Stored data entries:
· · ·

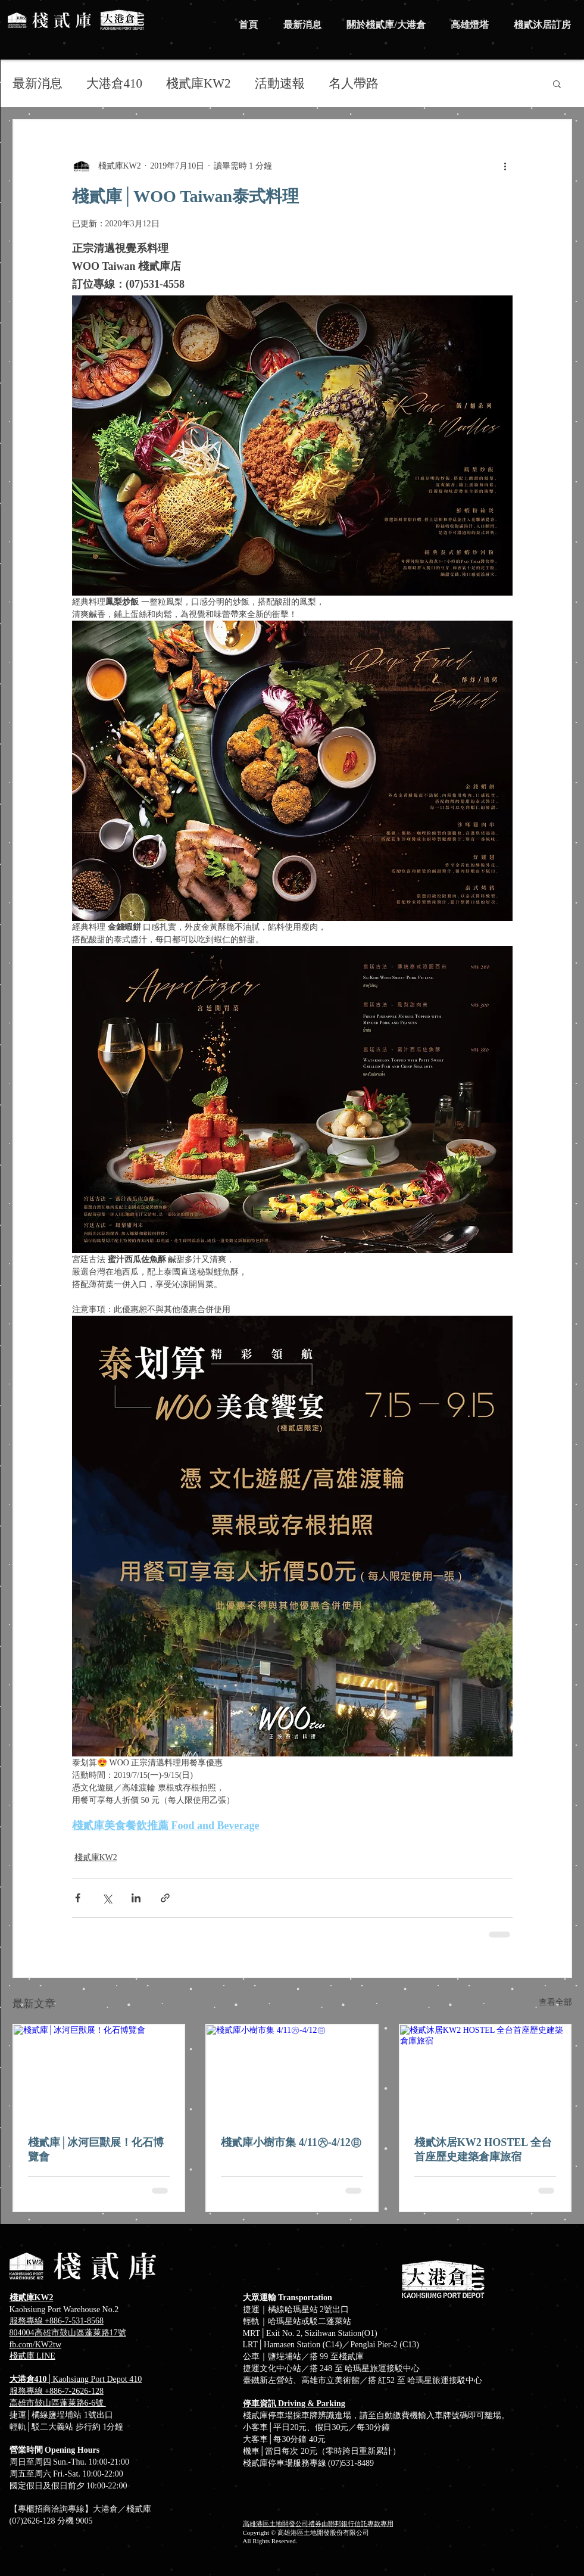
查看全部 (555, 2002)
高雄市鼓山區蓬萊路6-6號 (58, 2403)
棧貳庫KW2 (198, 83)
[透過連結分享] (165, 1898)
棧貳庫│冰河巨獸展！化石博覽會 (96, 2149)
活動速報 (280, 83)
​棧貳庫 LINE (32, 2355)
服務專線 (27, 2391)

· · ·

[YOUR ASSIGNMENT] Give every entry above again, exactly, and keep all pictures out of it.

[RESULT OF THE EXERCISE]
查看全部 (555, 2002)
高雄市鼓山區蓬萊路6-6號 (58, 2403)
棧貳庫KW2 (198, 83)
[透過連結分享] (165, 1898)
棧貳庫│冰河巨獸展！化石博覽會 (96, 2149)
活動速報 (280, 83)
​棧貳庫 LINE (32, 2355)
服務專線 (27, 2391)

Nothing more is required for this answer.